Avec le développement de la moelle épinière et du cerveau, les connexions dans le système nerveux sont devenues plus compliquées. De nombreux arcs réflexes de complexes neuronaux se sont formés, dans la construction et les fonctions desquels participent les cellules nerveuses, situés dans les segments sus-jacents de la moelle épinière, dans les noyaux du tronc cérébral, des hémisphères et même dans le cortex cérébral. Les processus des cellules nerveuses conduisant des impulsions nerveuses de la moelle épinière vers les noyaux et le cortex du cerveau et dans la direction opposée forment des faisceaux, fascicules.

Bouquets de fibres nerveuses appelées voies conductrices.

Dans la moelle épinière et le cerveau, trois groupes de voies se distinguent par leur structure et leur fonction: associative, commissurale et de projection.

Les fibres nerveuses associatives, les neurofibres associées, relient les sites de matière grise, divers centres fonctionnels (cortex cérébral, noyaux) dans la moitié du cerveau. On distingue les fibres associatives courtes et longues (chemins). Les courtes relient les zones voisines de matière grise et sont situées dans le même lobe du cerveau (faisceaux de fibres intralobulaires). De longues fibres associatives lient des sections de matière grise, très éloignées les unes des autres, appartenant à différents lobes (faisceaux interlobulaires de fibres). Les longues voies associatives sont les suivantes: faisceau longitudinal supérieur, fascicule longitudinalis supérieur; faisceau longitudinal inférieur, fasci culus longitudinalis inférieur; faisceau en forme de crochet, fasciculus uncindtus. Dans la moelle épinière, les fibres associatives relient les cellules de matière grise appartenant à différents segments et forment les propres faisceaux avant, latéraux et postérieurs (faisceaux intersegmentaires), fasciculi proprii ventrales, laterales, dorsales

Les fibres nerveuses commissurales (adhésives), les neurofibres commissurales, relient la matière grise des hémisphères droit et gauche, centres similaires des moitiés droite et gauche du cerveau afin de coordonner leurs fonctions. Les fibres commissurales passent d'un hémisphère à l'autre, formant des adhérences (corps calleux, adhérence de la voûte plantaire, commissure antérieure).

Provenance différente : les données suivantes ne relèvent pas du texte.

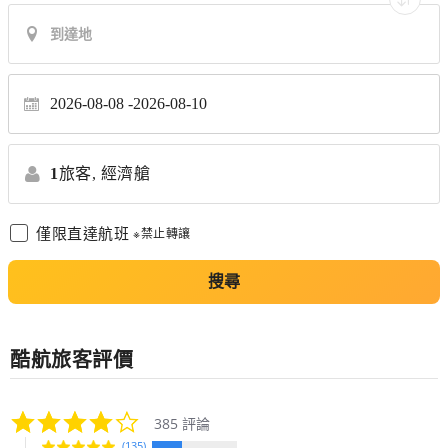
2026-08-08
2026-08-10
1
旅客,
經濟艙
僅限直達航班
※禁止轉讓
搜尋
酷航
旅客評價
3.8
385 評論
star
(135)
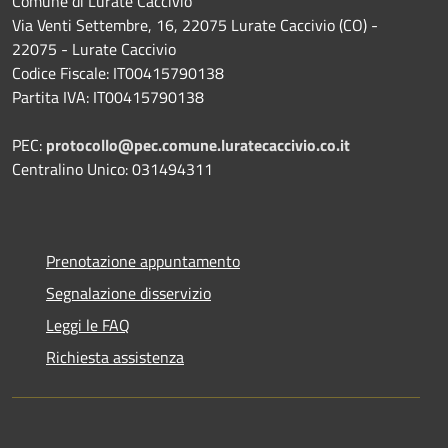
Comune di Lurate Caccivio
Via Venti Settembre, 16, 22075 Lurate Caccivio (CO) -
22075 - Lurate Caccivio
Codice Fiscale: IT00415790138
Partita IVA: IT00415790138
PEC:
protocollo@pec.comune.luratecaccivio.co.it
Centralino Unico: 031494311
Prenotazione appuntamento
Segnalazione disservizio
Leggi le FAQ
Richiesta assistenza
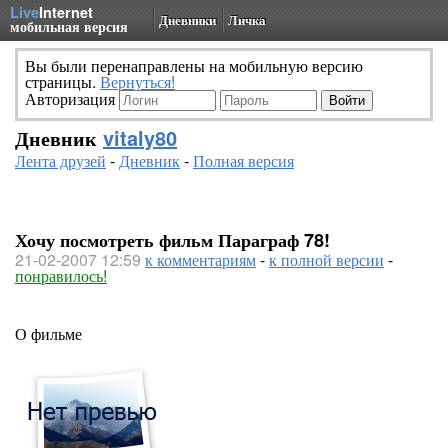
Live
Internet
Дневники
Личка
мобильная версия
Вы были перенаправлены на мобильную версию
страницы.
Вернуться!
Авторизация
Дневник
vitaly80
Лента друзей
-
Дневник
-
Полная версия
Хочу посмотреть фильм Параграф 78!
21-02-2007 12:59
к комментариям
-
к полной версии
-
понравилось!
О фильме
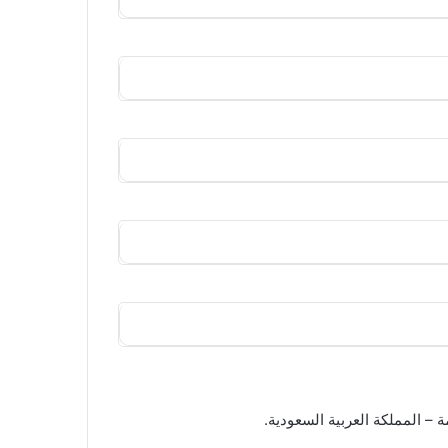
– المملكة العربية السعودية.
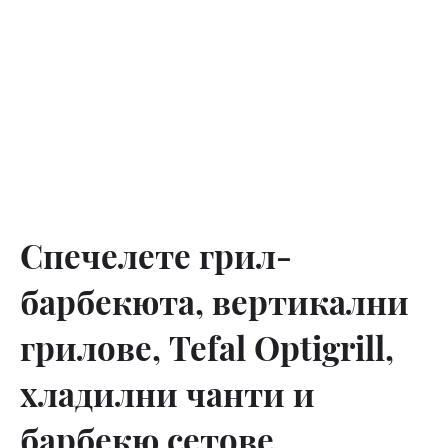
Спечелете грил-
барбекюта, вертикални
грилове, Tefal Optigrill,
хладилни чанти и
барбекю сетове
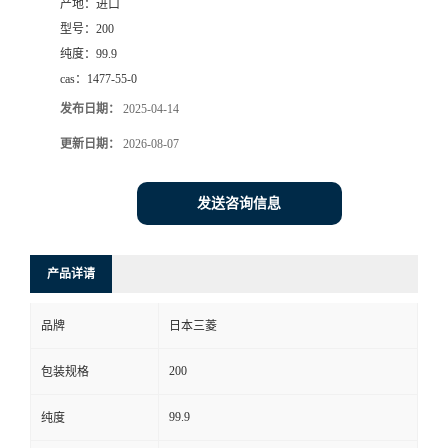
产地：
进口
型号：
200
纯度：
99.9
cas：
1477-55-0
发布日期：
2025-04-14
更新日期：
2026-08-07
发送咨询信息
产品详请
品牌
日本三菱
200
包装规格
99.9
纯度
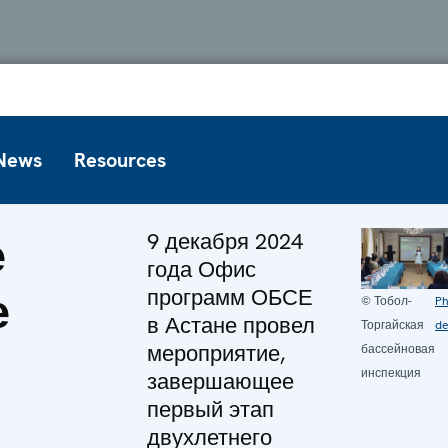
News
Resources
е
9 декабря 2024
года Офис
е
программ ОБСЕ
© Тобол-
Ph
в Астане провел
Торгайская
de
мероприятие,
бассейновая
инспекция
завершающее
первый этап
двухлетнего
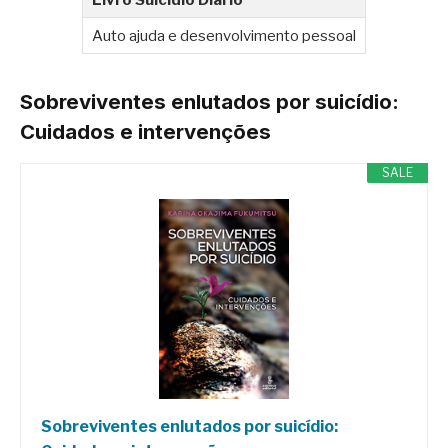
Auto ajuda e desenvolvimento pessoal
Sobreviventes enlutados por suicídio:
Cuidados e intervenções
SALE
Sobreviventes enlutados por suicídio:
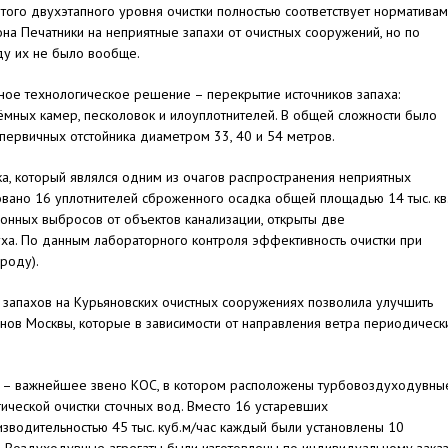
этого двухэтапного уровня очистки полностью соответствует нормативам
на Печатники на неприятные запахи от очистных сооружений, но по
ду их не было вообще.
ое технологическое решение – перекрытие источников запаха:
ёмных камер, песколовок и илоуплотнителей. В общей сложности было
 первичных отстойника диаметром 33, 40 и 54 метров.
, который являлся одним из очагов распространения неприятных
овано 16 уплотнителей сброженного осадка общей площадью 14 тыс. кв.
ионных выбросов от объектов канализации, открыты две
ха. По данным лабораторного контроля эффективность очистки при
роду).
 запахов на Курьяновских очистных сооружениях позволила улучшить
нов Москвы, которые в зависимости от направления ветра периодическ
) – важнейшее звено КОС, в котором расположены турбовоздуходувны
гической очистки сточных вод. Вместо 16 устаревших
зводительностью 45 тыс. куб.м/час каждый были установлены 10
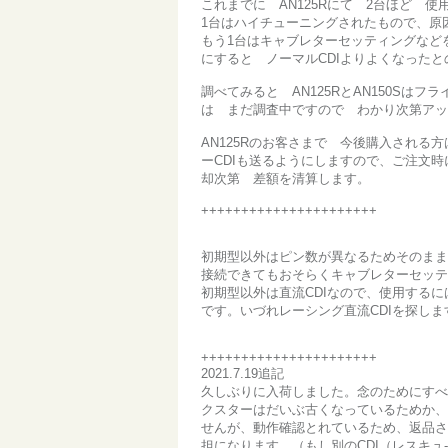
これまでに AN125Rにて 2台ほど 
1台はハイチューニングされたもので、原
もう1台はキャブレターセッティングなどを
にすると ノーマルCDIよりよくなったと
調べてみると AN125RとAN150S
は まだ調査中ですので わかり次第ア
AN125Rのお客さまで 今後購入される
ーCDIも送るようにしますので、ご注文
却次第 差額を清算します。
++++++++++++++++++++++
初期型以外はピン数が異なるためそのまま
接続できてもおそらくキャブレターセッテ
初期型以外は直流CDIなので、使用する
です。いづれレーシング直流CDIを探し
++++++++++++++++++++++
2021.7.19追記
久しぶりに入荷しました。念のためにすべ
クスターはだいぶ古くなっているためか、
せんが、動作確認とれているため、返品さ
担になります。（もし別のCDI（レスキュ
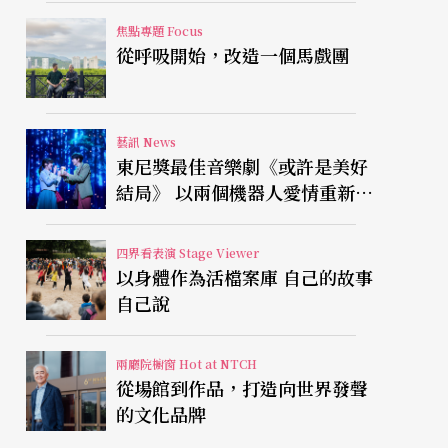
焦點專題 Focus
從呼吸開始，改造一個馬戲團
藝訊 News
東尼獎最佳音樂劇《或許是美好
結局》 以兩個機器人愛情重新凝
視有限人生
四界看表演 Stage Viewer
以身體作為活檔案庫 自己的故事
自己說
兩廳院櫥窗 Hot at NTCH
從場館到作品，打造向世界發聲
的文化品牌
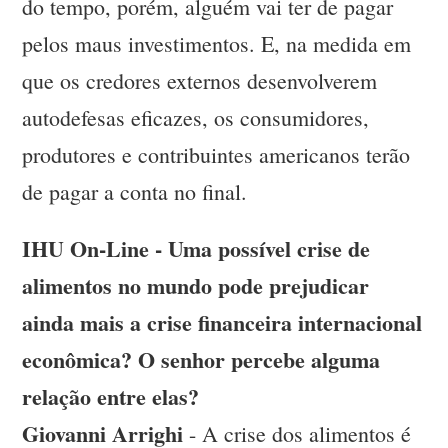
do tempo, porém, alguém vai ter de pagar
pelos maus investimentos. E, na medida em
que os credores externos desenvolverem
autodefesas eficazes, os consumidores,
produtores e contribuintes americanos terão
de pagar a conta no final.
IHU On-Line - Uma possível crise de
alimentos no mundo pode prejudicar
ainda mais a crise financeira internacional
econômica? O senhor percebe alguma
relação entre elas?
Giovanni Arrighi
- A crise dos alimentos é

Fibres nerveuses de projection, projections de neurofibres,

connecter les parties sous-jacentes du cerveau (moelle épinière) avec le cerveau, ainsi que les noyaux du tronc cérébral avec les noyaux basaux (striatum) et le cortex et, inversement, le cortex cérébral, les noyaux basaux avec les noyaux du tronc cérébral et de la moelle épinière. À l'aide des fibres nerveuses de projection, les systèmes de fibres ascendants et descendants sont distingués dans le groupe de chemins de projection.

Les voies de projection ascendantes (afférentes, sensibles) transportent vers le cerveau, vers ses centres sous-corticaux et supérieurs (vers le cortex), les impulsions résultant de l'exposition aux facteurs environnementaux. Selon la nature des impulsions, les trajets de projection ascendants sont divisés en trois groupes.

1. Les voies extéroceptives véhiculent des impulsions (douleur, température, toucher et pression) résultant de l'influence de l'environnement extérieur sur la peau, ainsi que des impulsions des sens supérieurs (organes de la vision, de l'ouïe, du goût, de l'odorat).

2. Les voies proprioceptives conduisent les impulsions des organes de mouvement (muscles, tendons, capsules articulaires, ligaments), véhiculent des informations sur la position des parties du corps, sur l'amplitude des mouvements.

3. Les voies d'interception conduisent les impulsions des organes internes, des vaisseaux sanguins, où les chimiorécepteurs chimio, baro- et mécaniciens perçoivent l'état de l'environnement interne du corps, le taux métabolique, le chimisme du sang et de la lymphe, la pression artérielle.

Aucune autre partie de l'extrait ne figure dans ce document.